Blanche snoof. 'Het is bijna alsof ze willen verliezen.'

'Oeh, ik hoop maar dat ze dat willen.' Raicho gooide zijn kromzwaard van de ene naar de andere hand. 'Want het gaat gegarandeerd gebeuren.'

Hoogmoed komt voor de val, dacht ik, maar zei het niet hardop. Er was niks mis met zelfvertrouwen, toch? In ieder geval zag ik Kosmos' twijfels zichtbaar wegebben bij de woorden van de veteraan waar hij naar opkeek. Blanche mocht dan wel een goede leider zijn, maar Raicho droeg dit bataljon op zijn schouders en hij wist dat maar al te goed. Trots wees hij in de verte, naar het heidegebied.

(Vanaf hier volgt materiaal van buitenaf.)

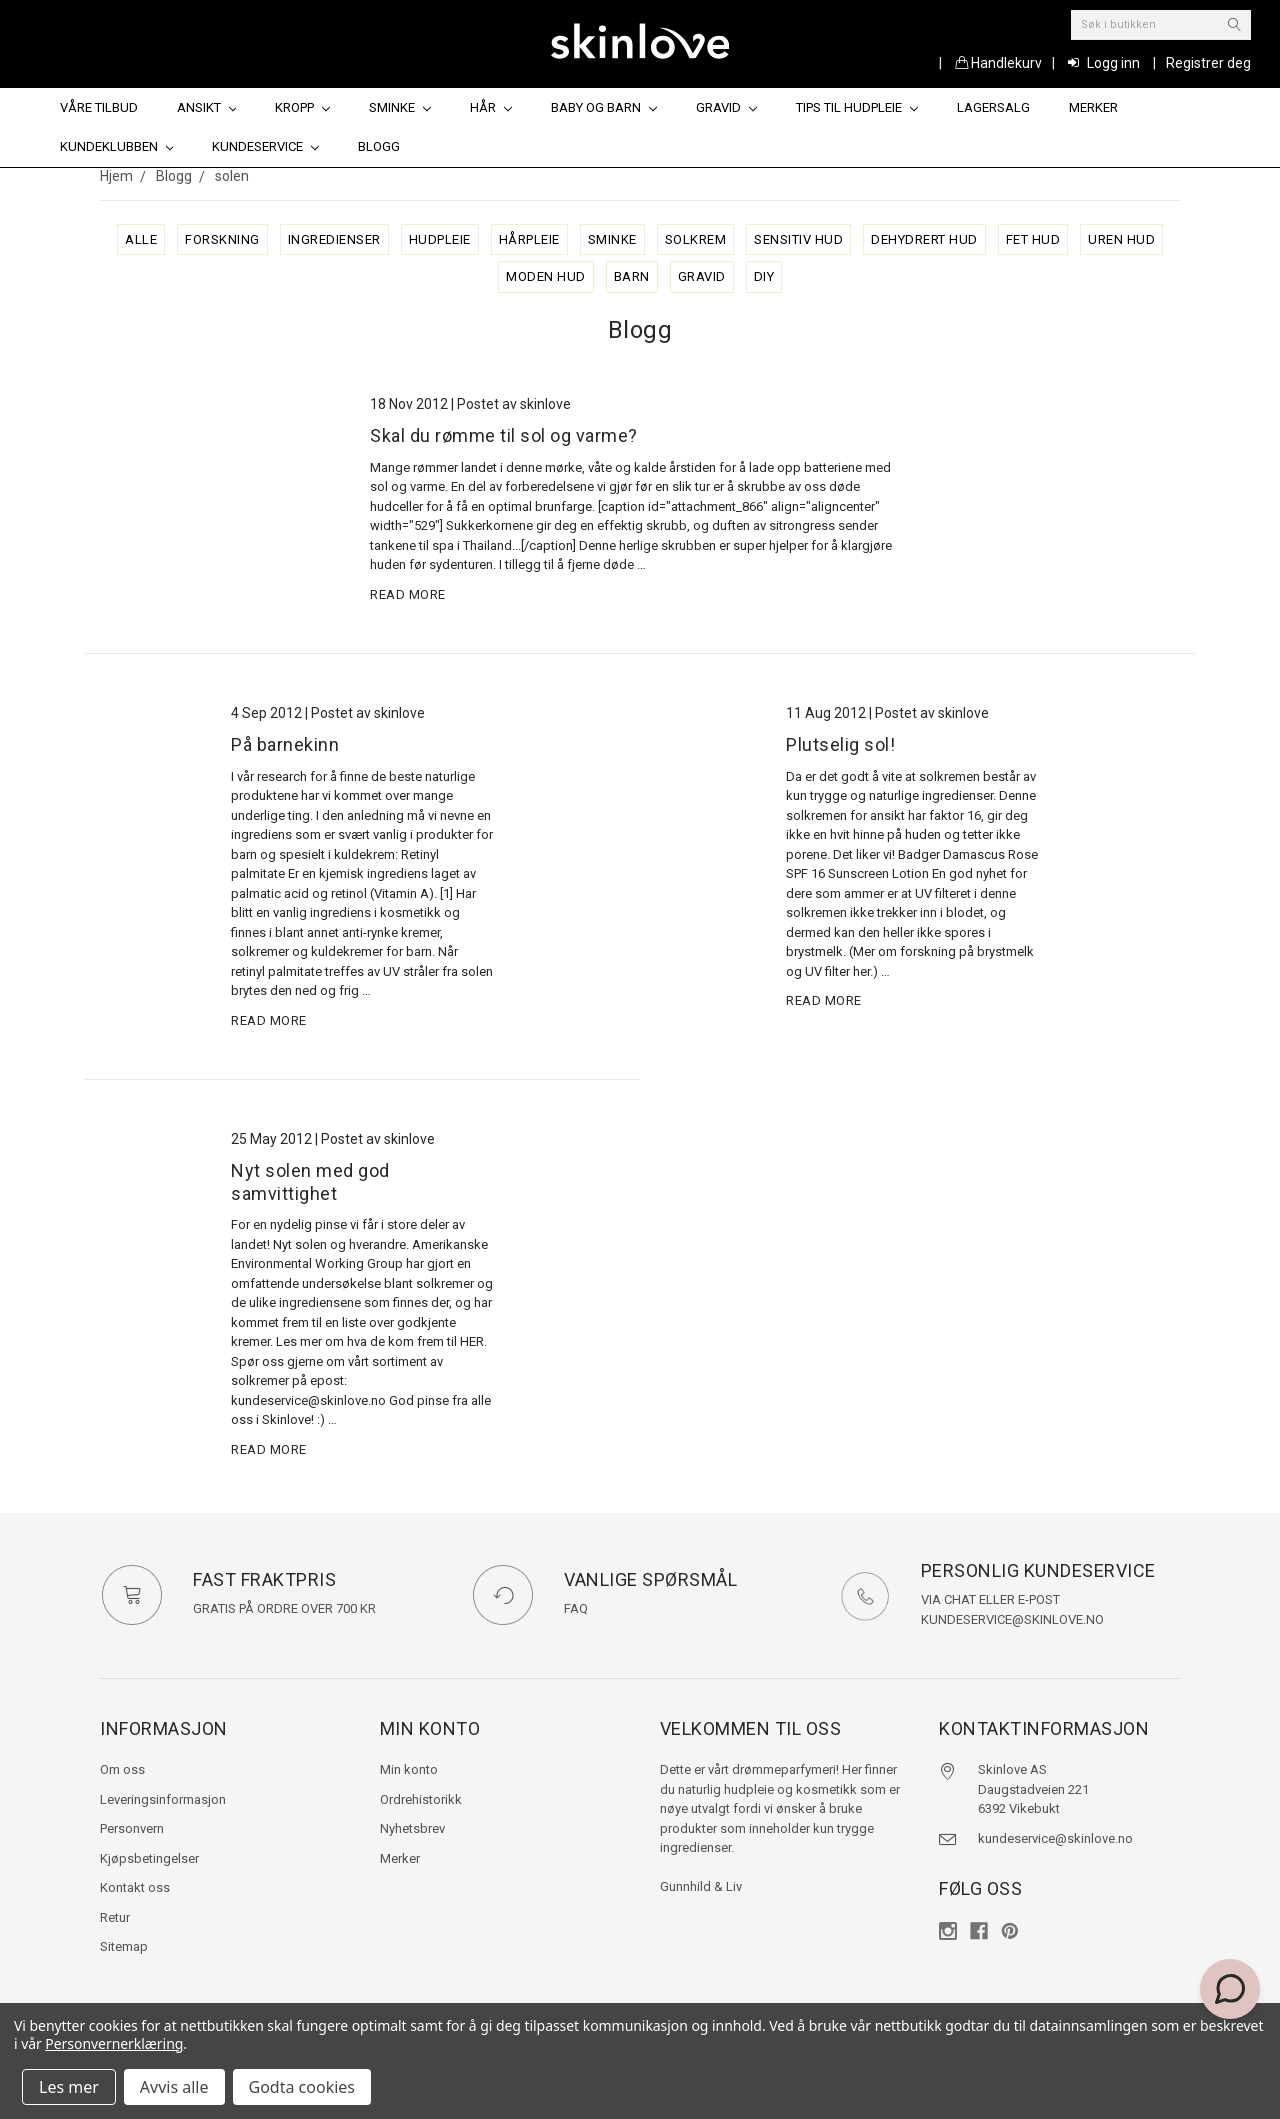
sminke (612, 239)
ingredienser (334, 239)
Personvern (132, 1828)
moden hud (546, 276)
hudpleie (440, 239)
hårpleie (529, 239)
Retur (115, 1917)
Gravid (726, 107)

'Kom op, laten we vertrekken.'

***

De vermoeidheid maakte plaats voor adrenaline zodra we met zijn allen in het struikgewas lagen. Ik steunde op mijn ellebogen, die inmiddels pijnlijk geschaafd waren door het tijgeren. Blanche tuurde door de telescopische verrekijker, die scherp was gesteld op de heuvelkam verderop. 'Het is waar we bang voor waren', mompelde ze. 'De demonen hebben het terrein veroverd. Ik zie engelenlichamen verspreid over het veld.'

Marisol slikte hoorbaar.

'Oké, dus ze zien ons sowieso aankomen.' Raicho zuchtte. 'Vliegen dan maar?'

Blanche knikte langzaam. 'Ja, Arachne, jij zei dat ze geen gebruik maken van bogen. Dan zou onze overtocht veilig moeten zijn. We moeten alleen maken dat we wegkomen zodra we landen, want ze weten dan van onze aanwezigheid.'

'Hee, maar Arachne kan niet vliegen', merkte Kosmos op.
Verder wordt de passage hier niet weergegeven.